Akılları takmaya programlananlar

GEÇTİĞİMİZ hafta Haber Sokağı’nda Gençlik Parkı’nın ‘yeni haliyle’ açılışından bahsetmiş ve bazı endişelerimi dile getirmiştim. Alınanlar olmuş. Öncelikle parkın mimarı Öner Tokcan sitem dolu bir elektronik posta göndermiş.

Öner Bey, Aydınlıkevler’de bulunan Altınpark’ın da mimarı.. Ki bana göre 15 yıllık Melih Gökçek yönetiminin Ankara’da yaptığı ‘iki’ doğrudan birisidir Altınpark..
Büyükşehir Belediyesi’nin kenti yönetme üslubuna getirdiğim eleştiriyi Öner Bey gibi sanatçıların, çalışanların hatta belediye bünyesinde düzgün duruşları ile doğru işler yapan üst düzey bürokratların üzerlerine alınmasına hiç gerek yok.

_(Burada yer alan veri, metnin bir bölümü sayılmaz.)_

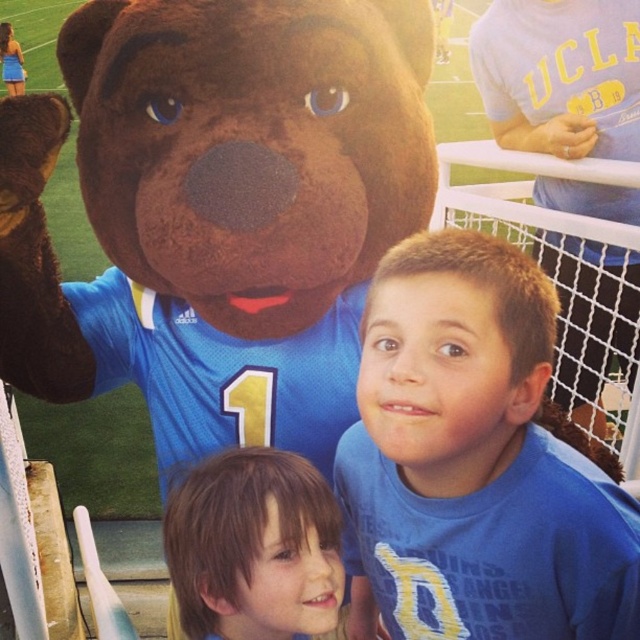 Is blue jersey at center in front of brown hair at center?

Yes.

Is point (580, 532) farther from viewer compared to point (257, 509)?

That is False.

Who is more forward, (445, 499) or (294, 554)?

Benim eleştirimin odağı belli idi.
Atatürk o parkın bulunduğu arazinin, akşam sofrasına davet ettiği bir hayırseverin şerefine kaldırdığı bir kadeh rakı ile bağışlanmasını sağlamış  ve Türk gençliğine armağan etmişti.
Bundan sonra o parkta, hiçbir nedenle tek bir kadeh bile şerefe kalkmayacaktı.
Mübarek Ramazan ayında yazmaktan hiç hoşlanmamama rağmen, bu düşüncemi aydın Ankaralılar’la paylaşmak zorunda hissettim kendimi..
Gerçek niyetini gizlemek için hiç kimsenin çiçeğin böceğin arkasına saklanmasına da gerek yok..
Yüce dinimizin siyasete alet edilme alışkanlığı, son dönemde yerel yönetimler düzeyine indirgendi.
‘Mahalle baskısı’, sosyolojik bir gerçek olarak karşımızda duruyor. Ve bu baskıyı merkezi otorite değil, yerel dinamikler besliyor. İslamı siyasallaştıran çevrelerin deyimi ile geçen haftaki yazımdan hoşlanmayan bir ‘hanım kardeş’ de elektronik posta gönderip beni kıyasiya eleştirmiş. Eleştirilerinin odağında, “Aklınızı bir kadeh rakıya takmışsınız” cümlesi yer alıyor.
Hanım kardeşin tespiti doğru, ancak durup baktığı pencere yanlış..
Bir kadeh rakıya ben değil, islam zemininde siyaset yapmaya gayret eden zihniyet kafayı takmış durumda..
Zaten sorunun kaynağı da bu..
Benim çocukluğumun Ankarasında, böyle ‘sinsi ve programlı’ takıntılar yoktu.
Kimse aklını kimsenin bir kadeh rakısına takmazdı.
Kimse aklını plastik bebeklerin erotizmine takmazdı.
Kimse aklını çocuk denilecek yaşta kızların bacak aralarına takmazdı.
Kimse aklını haremlik-selamlık uygulamalara takmazdı.
Kimse aklını genç kızların etek boylarına takmazdı.
Kimsenin aklına toplu taşım araçlarında erkeklerle kadınları ayrı ayrı taşımak gelmezdi.
Kimsenin aklına heykellere tükürmek gelmezdi.
Kimsenin aklına reklam billboard’larındaki mankenlerin bacaklarını siyaha boyamak gelmezdi.
Kimsenin aklına otelde aydın yakmak gelmezdi.
Kimsenin aklına saçmasapan sokak anketleri yapmak gelmezdi.
Bana ‘bir kadeh rakıya takmışsın’ diyenleri tebessüm ile izliyorum.
Kimin neye taktığı ve Ankarayı ne hale getirdiği o kadar açık ki..
Yöneticisiyle, mimarıyla, hanım kardeşiyle, kentlisiyle herkesin takkesini önüne koyup düşünmesi gerekiyor.
İçi boş tepkiler vermekten daha yararlı olacaktır.